House committee advances bill to lower top income tax rate

(The Center Square) – A bill that would increase the standard tax deduction for both individual and joint filers, and lower Virginia’s top personal income tax rate was passed along party lines by a committee of lawmakers Wednesday.

Virginia lawmakers in the House of Delegates Finance Committee voted 12-9 to advance House Bill 2319, a bill that would increase the standard income tax deduction from $8,000 to $9,000 for individual filers and from $16,000 to $18,000 for joint filers. The measure would also reduce the top income tax rate from 5.75% to 5.5%.

The provisions in the bill align with the $1 billion in proposed tax cuts contained in Gov. Glenn Youngkin’s budget amendments, which he presented in December. The governor has touted his proposed tax cuts as a way to “compete to win” against other southern states, who he claims are attracting both people and businesses.

During a presentation to lawmakers Wednesday, Secretary of Finance Stephen Cummings shared that the retention rate for college graduates in Virginia is 37%, which he says indicates the majority of graduates are relocating to other states for jobs after college.

“We're educating a lot of very smart people in a great system, but we're not retaining them to be an important part of our workforce,” Cummings said.

Supporters of HB 2319 contend the bill will result in savings for Virginia taxpayers and enhance workforce retention, while opponents have voiced concerns about impacts to state revenue as a result of cutting the income tax rate for top earners.

Under Virginia’s tax system, individuals earning more than $17,000 per year are in the top bracket and are taxed at 5.75%. Individuals making between $5,000 to $17,000 are taxed at 5%.

The author of HB 2319, Delegate Joseph McNamara, R-Roanoke, estimated the top marginal tax bracket applies to 85% of the Commonwealth’s taxpayers.

“By reducing this top bracket, we are providing meaningful tax reduction and an opportunity for our citizens and our taxpayers to experience a reduction in tax liability,” McNamara said Wednesday.

Opponents of the bill argue change is needed to make the state’s tax structure more progressive, and disagree with the bill’s provision to give top earners a tax break.

Megan Davis, a tax and budget policy analyst with The Commonwealth Institute, voiced opposition to the bill Wednesday, telling lawmakers that a permanent top rate tax reduction will cost Virginia upwards of $333 million per year – funding advocates say it could be used to pay for education, housing and health care.

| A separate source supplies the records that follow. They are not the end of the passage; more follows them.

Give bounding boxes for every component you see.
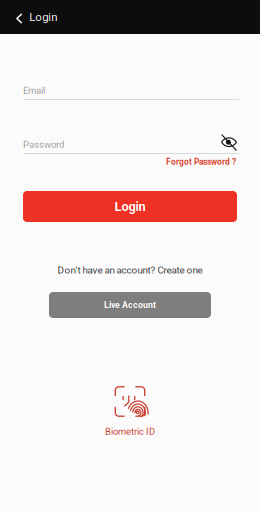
button[interactable]: Back to Login (0, 0, 69, 34)
staticText: Login (29, 10, 57, 24)
button[interactable]: Forgot Password ? (23, 157, 236, 167)
staticText: Forgot Password ? (166, 157, 236, 167)
staticText: Don't have an account? Create one (58, 264, 202, 276)
staticText: Email (23, 85, 45, 96)
staticText: Biometric ID (105, 426, 155, 437)
button[interactable]: Show password (217, 130, 241, 154)
staticText: Login (114, 199, 146, 214)
button[interactable]: Biometric ID (80, 386, 180, 437)
button[interactable]: Login (23, 191, 237, 222)
button[interactable]: Live Account (49, 292, 211, 318)
staticText: Password (23, 139, 64, 150)
staticText: Live Account (104, 300, 156, 310)
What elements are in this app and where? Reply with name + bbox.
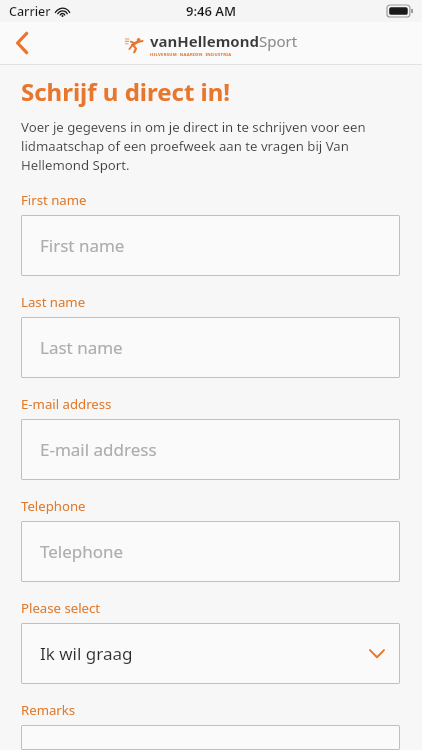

“Rather than a tax cut that will result in permanent damages to revenues, we can make the state's tax code fairer by ensuring wealthy individuals pay their fair share by establishing tax brackets to pay for tax policies like raising the standard deduction, improving earned income tax credit and establishing a State Child Tax Credit,” Davis said.

During Wednesday’s hearing, Del. Vivian Watts, D-Fairfax, introduced an amendment that would strike the provision of the bill reducing the top income tax rate. The proposed amendment was ultimately voted down by lawmakers on the committee.

Watts referenced a study conducted by the Joint Legislative Audit and Review Commission on ways to make the state’s income tax more progressive, which recommended increasing taxes on higher earners and updating the state’s tax brackets to account for inflation.

Watts said she agreed with the bill’s provision to increase the standard deduction, but said reducing the top income tax rate “is one of the most regressive changes we could make.”

Lawmakers’ vote to advance the bill out of committee means the legislation cleared its first hurdle in the General Assembly. In order to be enacted, it will need to receive bipartisan support among lawmakers in the Democratic-controlled state Senate.

In other committee action Wednesday, lawmakers also advanced a bill along party lines that would reduce the top corporate tax rate from 6% to 5%.